Mountain Bike Macetown 4WD Road, Queenstown, New Zealand

Mountain Bike Macetown by Trailsource.com

Warning! Another analogy! Have you ever heard the term dual-track (or double-track) in relation to mountain biking? It means a four-wheel drive trail. Notice that both the tracks cut through the ground all the time. Can you imagine driving a Jeep off-road on the left tires for awhile, and then switching to the right? Then you must be a fantastic stunt car driver.

It’s like the Lean Startup’s build-measure-learn cycle. Or maybe that should be measure-build-learn. Or maybe something is missing. In any case, all of these steps are parts of discovery. Then again, measure itself might be the only part of discovery. Ideation and experimentation are fine, and it’s the direct observation of results and understanding the outcomes that really help us learn if those ideas are worthwhile.

The concept of this Lean Startup cycle is to go through it as fast as possible. There are so many benefits and needs for speed. I’ll add another. Rapidly invalidating assumptions and getting rid of ideas. A majority of ideas won’t pan out, just as a majority of software is hardly or never used (PDF, pg. 6). Talking with a few different organizations that measure this, somewhere north of 60% of ideas aren’t worth building.

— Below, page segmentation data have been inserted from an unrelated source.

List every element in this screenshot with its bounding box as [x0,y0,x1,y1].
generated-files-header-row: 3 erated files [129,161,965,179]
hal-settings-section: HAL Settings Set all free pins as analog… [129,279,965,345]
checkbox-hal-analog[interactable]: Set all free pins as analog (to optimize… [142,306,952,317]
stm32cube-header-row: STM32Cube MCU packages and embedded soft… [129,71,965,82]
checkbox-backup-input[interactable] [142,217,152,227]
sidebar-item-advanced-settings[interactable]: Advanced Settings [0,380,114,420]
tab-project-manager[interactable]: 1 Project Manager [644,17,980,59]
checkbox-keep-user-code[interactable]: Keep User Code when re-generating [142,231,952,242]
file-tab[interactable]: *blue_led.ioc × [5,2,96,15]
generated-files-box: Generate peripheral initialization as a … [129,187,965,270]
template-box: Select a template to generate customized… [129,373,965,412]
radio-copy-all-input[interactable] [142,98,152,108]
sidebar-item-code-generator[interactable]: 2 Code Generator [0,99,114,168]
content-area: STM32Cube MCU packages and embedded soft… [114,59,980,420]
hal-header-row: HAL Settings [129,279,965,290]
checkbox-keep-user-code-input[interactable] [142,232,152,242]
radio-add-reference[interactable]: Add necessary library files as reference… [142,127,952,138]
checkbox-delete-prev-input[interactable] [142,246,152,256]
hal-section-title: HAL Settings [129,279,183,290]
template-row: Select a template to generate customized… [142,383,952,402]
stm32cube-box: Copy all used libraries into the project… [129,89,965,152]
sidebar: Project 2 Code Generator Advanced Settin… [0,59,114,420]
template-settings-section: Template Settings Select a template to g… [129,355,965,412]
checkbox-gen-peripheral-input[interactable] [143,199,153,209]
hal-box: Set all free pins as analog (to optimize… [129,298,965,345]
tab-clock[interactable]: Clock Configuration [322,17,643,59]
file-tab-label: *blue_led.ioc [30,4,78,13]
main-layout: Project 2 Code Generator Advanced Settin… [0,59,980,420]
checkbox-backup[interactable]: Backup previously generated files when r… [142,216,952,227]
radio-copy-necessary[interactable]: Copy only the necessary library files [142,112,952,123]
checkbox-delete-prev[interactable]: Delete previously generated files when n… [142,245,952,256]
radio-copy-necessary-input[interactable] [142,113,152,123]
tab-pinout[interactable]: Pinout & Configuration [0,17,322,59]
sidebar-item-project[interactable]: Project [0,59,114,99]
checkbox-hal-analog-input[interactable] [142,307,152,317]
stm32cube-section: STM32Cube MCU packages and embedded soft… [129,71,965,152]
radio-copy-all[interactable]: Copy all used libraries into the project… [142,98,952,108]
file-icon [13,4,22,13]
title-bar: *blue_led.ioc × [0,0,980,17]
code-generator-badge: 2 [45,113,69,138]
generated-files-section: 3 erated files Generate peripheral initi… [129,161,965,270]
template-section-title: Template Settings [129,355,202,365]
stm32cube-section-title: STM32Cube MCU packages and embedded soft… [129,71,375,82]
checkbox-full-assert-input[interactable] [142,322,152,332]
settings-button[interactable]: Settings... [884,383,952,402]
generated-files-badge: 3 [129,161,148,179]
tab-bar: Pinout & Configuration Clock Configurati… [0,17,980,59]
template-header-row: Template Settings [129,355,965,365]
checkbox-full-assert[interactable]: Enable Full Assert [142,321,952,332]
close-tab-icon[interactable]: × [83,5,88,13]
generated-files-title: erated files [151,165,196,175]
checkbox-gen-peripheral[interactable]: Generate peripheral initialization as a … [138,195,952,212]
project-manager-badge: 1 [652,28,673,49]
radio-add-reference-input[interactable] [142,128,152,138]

I recently asked a CTO, why do you want to have discovery covered by the Scrum teams? He told me that he had an innovation department of about twenty people, and over two hundred people in engineering. In this way, he said the organization could fail faster, easier, cheaper, and in different ways on their path to successful innovation.

Fresh Tracks

Fresh Tracks by XKCD

There will be times to invest more in discovery, or delivery. Oh boy, Yet Another Analogy. YAA! In downhill skiing, both skis make parallel tracks, and weight is transferred from one ski to another in the turns. Over 90% of the pressure is on the outside ski in the heart of the turn. Turns are made frequently. And a skier goes the fastest when both skis are pointed downhill.

A team might want to invest 90% in discovery or delivery, and may go the fastest if overall they balance the investment in both. Be careful of investing 100% for too long. The team might wipe out.

Are your teams attempting to be involved in both discovery and delivery? What challenges have they encountered, and overcome? What’s proven to be successful? I’d like to hear from you, too.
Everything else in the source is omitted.